If $a+b+c=0$ then the roots of $ax^2+bx+c=0$ are rational ?
Is it a "If and only if " statement or "only if " statement ?
For $a,b,c \in \mathbb Q$ , I think it is a "if and only if" statement . Am I correct ?
I can prove that if $a+b+c=0$ and $a,b,c \in \mathbb Q$ , then roots are rational.
But I can not prove that if roots are rational and $a,b,c \in \mathbb Q$ , then $a+b+c=0$.
Any help ? or any conditions that $ax^2 +bx+c =0 $
should satisfy in order to have rational roots ?
My clarifications :
1) What is a rational number ? It is a number which can be written in the form $\frac{p}{q} $ , where $q \neq 0$ and $p , q \in \mathbb Z$
2)
In this case : Let's take the quadratic equation $ax^2+bx+c=0$ where $a \neq 0$.
We all know that the roots are given by , $$x=\frac{-b \pm \sqrt{b^2-4ac}}{2a}$$
Case 1 : Suppose that $a,b,c \in \mathbb Q$.
Then $x$ is rational if and only if $b^2-4ac$ is a perfect square or zero $(0,1,4,9,16,…)$.
Now we need to make $b^2-4ac$ a perfect square !
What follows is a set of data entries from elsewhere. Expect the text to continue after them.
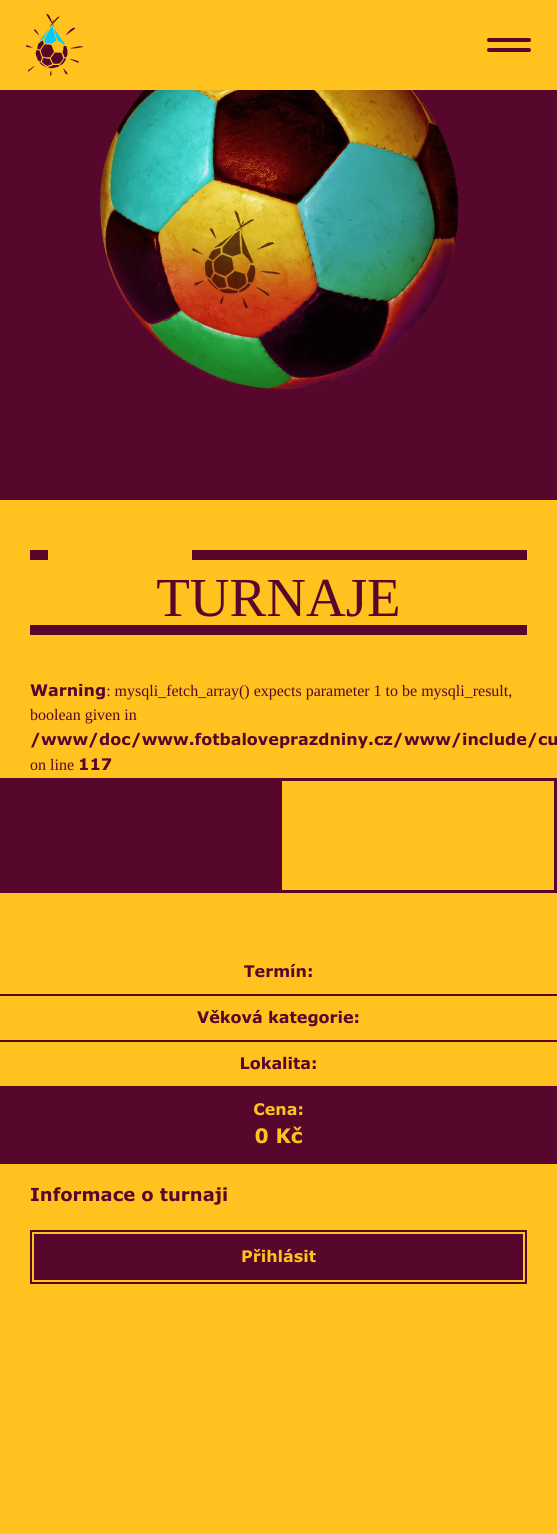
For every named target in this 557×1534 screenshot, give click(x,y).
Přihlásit (278, 1257)
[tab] (139, 835)
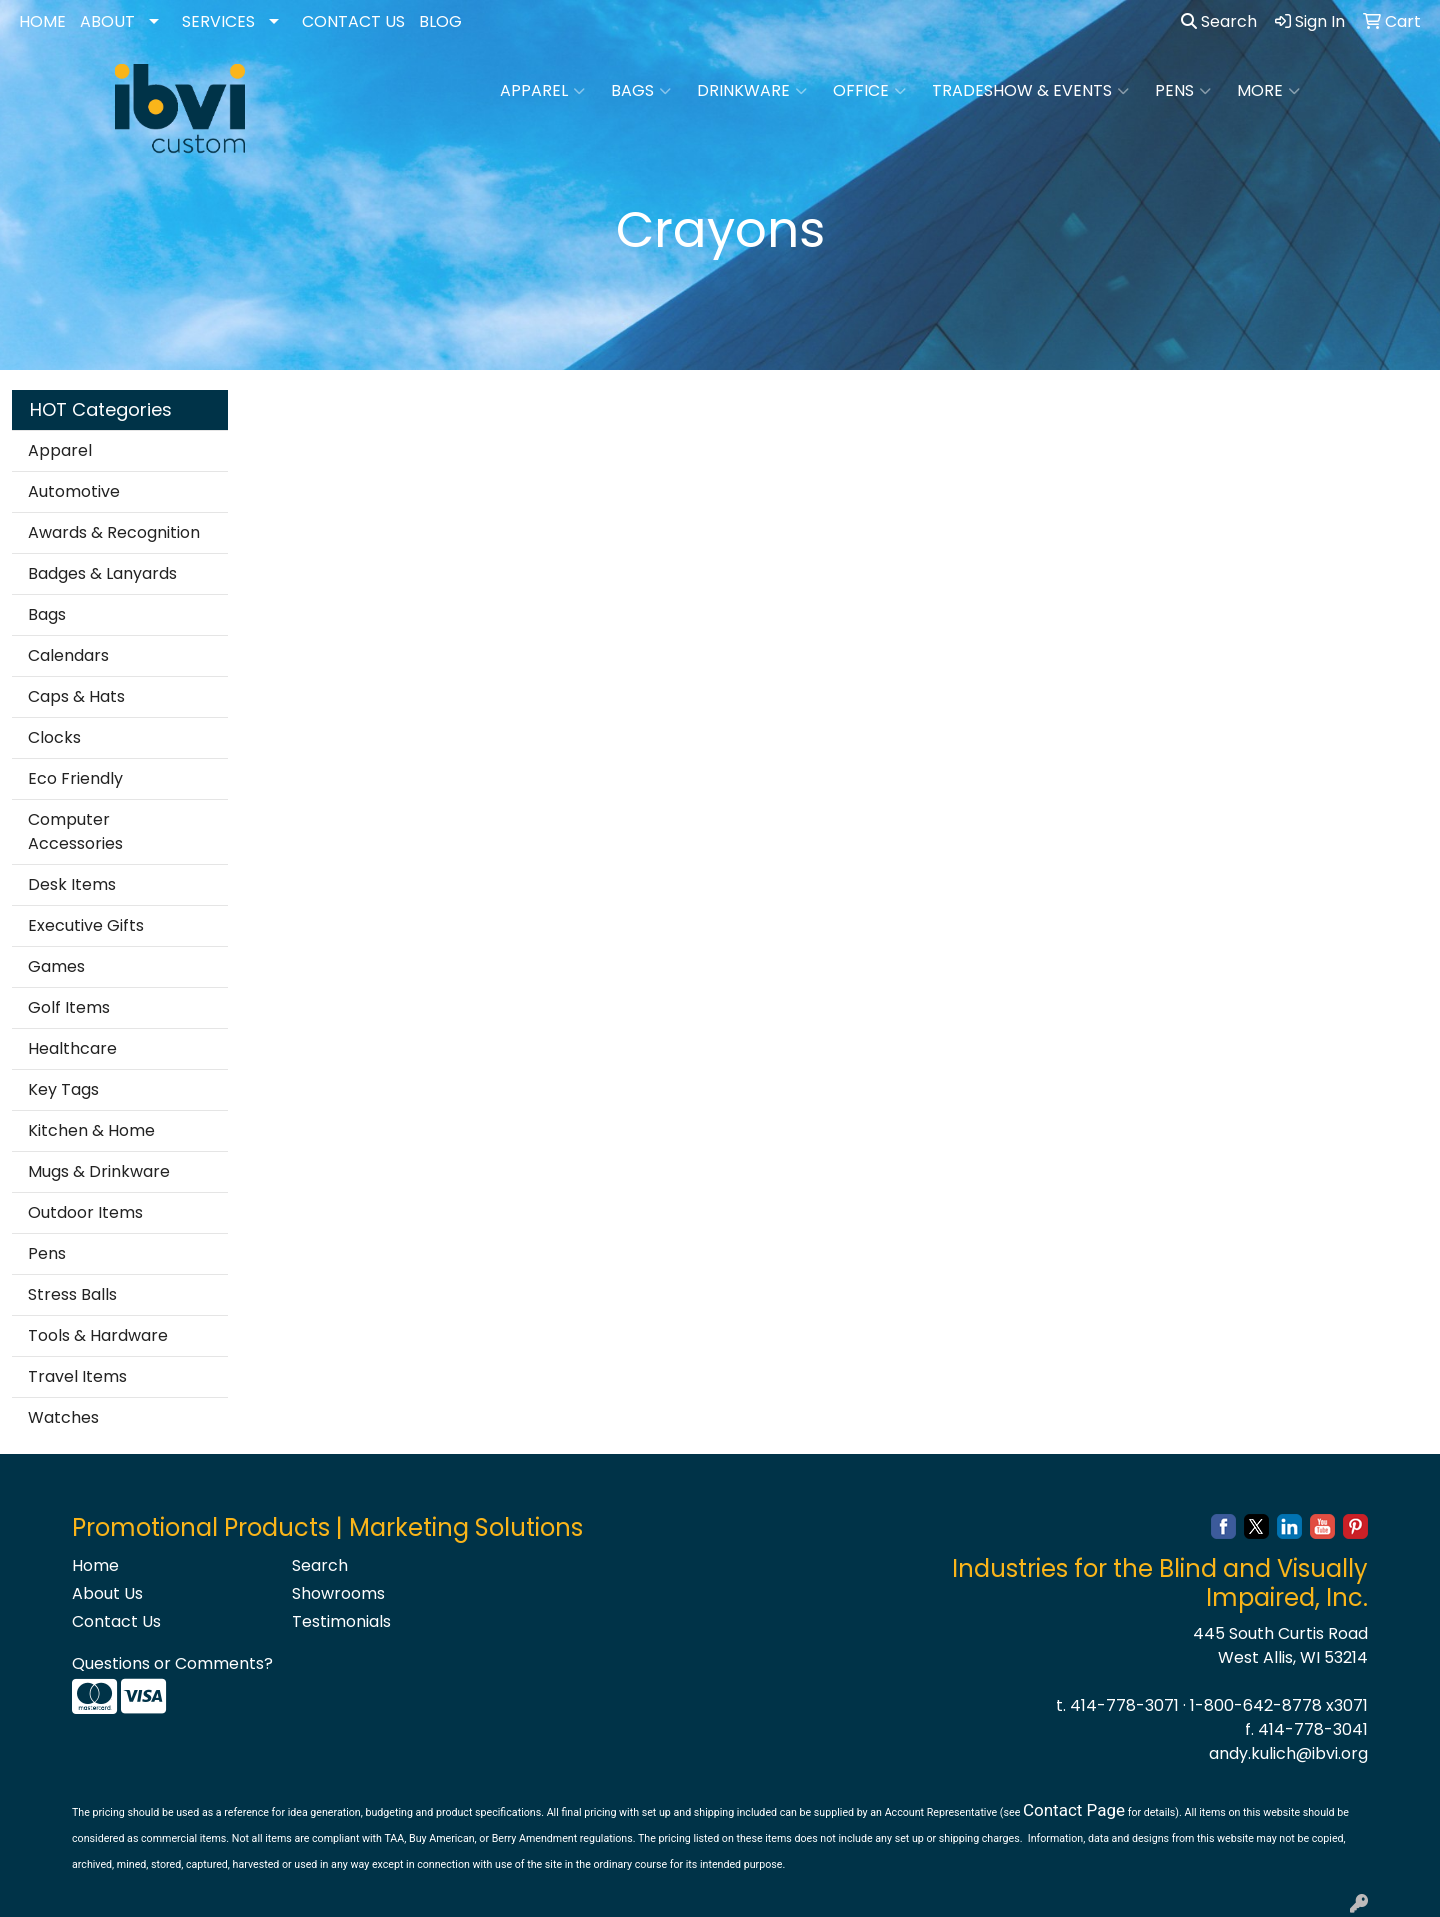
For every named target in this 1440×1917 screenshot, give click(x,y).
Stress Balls (72, 1294)
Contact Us (116, 1621)
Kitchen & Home (91, 1130)
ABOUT (107, 21)
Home (95, 1565)
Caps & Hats (76, 696)
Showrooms (338, 1593)
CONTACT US (353, 21)
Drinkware (752, 91)
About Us (107, 1593)
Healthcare (72, 1048)
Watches (63, 1417)
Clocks (54, 737)
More (1268, 91)
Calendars (68, 655)
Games (56, 966)
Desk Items (72, 884)
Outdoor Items (85, 1212)
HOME (42, 21)
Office (869, 91)
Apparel (542, 91)
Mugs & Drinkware (99, 1171)
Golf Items (69, 1007)
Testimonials (341, 1621)
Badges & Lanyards (102, 573)
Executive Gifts (86, 925)
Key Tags (63, 1089)
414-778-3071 (1124, 1705)
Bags (641, 91)
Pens (1183, 91)
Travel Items (77, 1376)
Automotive (74, 491)
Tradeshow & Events (1030, 91)
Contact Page (1074, 1810)
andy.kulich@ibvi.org (1288, 1753)
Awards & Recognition (114, 532)
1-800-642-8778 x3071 (1279, 1705)
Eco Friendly (75, 778)
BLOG (440, 21)
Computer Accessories (75, 831)
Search (1219, 21)
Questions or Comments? (172, 1663)
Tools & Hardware (98, 1335)
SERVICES (218, 21)
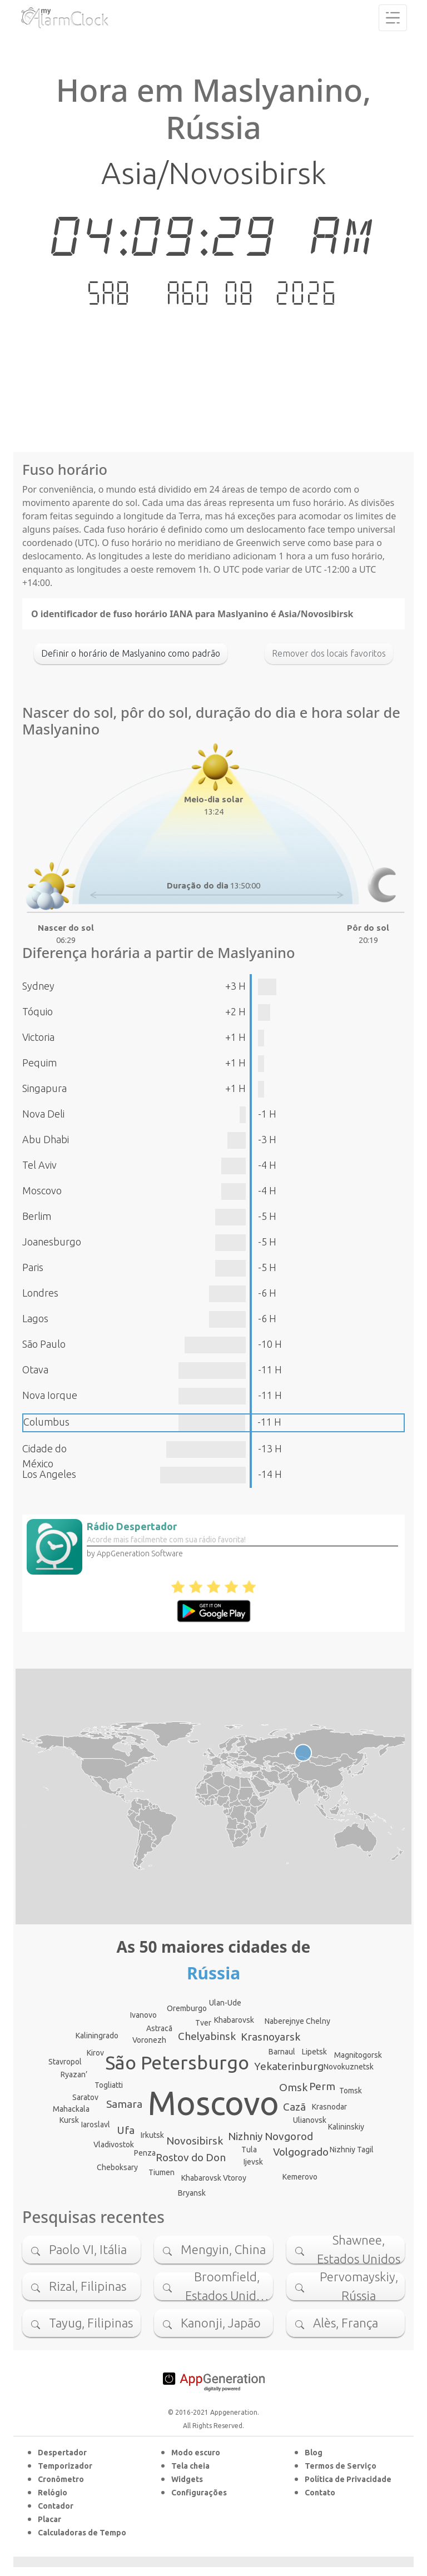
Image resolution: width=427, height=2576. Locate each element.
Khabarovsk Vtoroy (213, 2177)
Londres (40, 1292)
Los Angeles (49, 1474)
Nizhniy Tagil (352, 2149)
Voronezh (149, 2040)
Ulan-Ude (225, 2002)
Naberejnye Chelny (297, 2021)
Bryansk (192, 2192)
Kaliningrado (97, 2035)
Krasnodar (329, 2106)
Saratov (85, 2097)
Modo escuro (195, 2452)
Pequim (39, 1062)
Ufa (126, 2130)
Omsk (293, 2087)
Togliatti (109, 2085)
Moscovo (42, 1190)
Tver (203, 2022)
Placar (49, 2519)
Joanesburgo (51, 1241)
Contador (55, 2505)
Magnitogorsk (358, 2055)
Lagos (35, 1318)
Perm (322, 2086)
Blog (313, 2452)
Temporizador (65, 2465)
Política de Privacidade (348, 2479)
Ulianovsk (309, 2120)
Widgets (187, 2479)
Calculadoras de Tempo (82, 2532)
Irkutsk (152, 2135)
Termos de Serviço (340, 2465)
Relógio (52, 2492)
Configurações (199, 2492)
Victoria (38, 1037)
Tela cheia (190, 2465)
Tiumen (161, 2172)
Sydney (38, 985)
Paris (32, 1267)
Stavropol (65, 2061)
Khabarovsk (234, 2020)
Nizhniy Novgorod (270, 2136)
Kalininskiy (346, 2126)
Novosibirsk (194, 2141)
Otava (35, 1369)
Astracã (159, 2028)
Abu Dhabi (45, 1139)
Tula (249, 2149)
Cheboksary (117, 2167)
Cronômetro (61, 2479)
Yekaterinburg (289, 2066)
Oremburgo (187, 2008)
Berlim (36, 1216)
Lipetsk (314, 2051)
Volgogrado (301, 2152)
Now observe that if $a+b+c=0$ , then $b^2-4ac = (-a-c)^2-4ac=(a-c)^2$
That is if $a,b,c \in \mathbb Q$ and $a+b+c=0$ then the solutions are rational.
Case 2 : Suppose that $a,b,c \in \mathbb Q$.
If $c=0$ , then all the roots are rational. (This is easy if all $a,b,c$ are rationals)
Case 3 : Suppose that $b,c \in \mathbb R- \mathbb Q$.(If $a$ is irrational we can divide by $a$ )
$a+b+c=0$ condition does not satisfy.
Ex : $(1-\sqrt{2})x^2-2x+(1+\sqrt{2})=0$
Best Answer
If $a+b+c= 0 \implies x = 1$ is a root and is a rational number, and the other root is $x = \dfrac{c}{a}$ also a rational number since $a, c \in \mathbb{Q}$. To see a counter example for the other part, take $a = c = 3, b = 10$, then $a+b+c = 16 \neq 0$, yet the equation $3x^2+10x+3 = 0$ has rational roots $x = -3, -\dfrac{1}{3}$. Thus it is an "IF" statement and not "IF AND ONLY IF".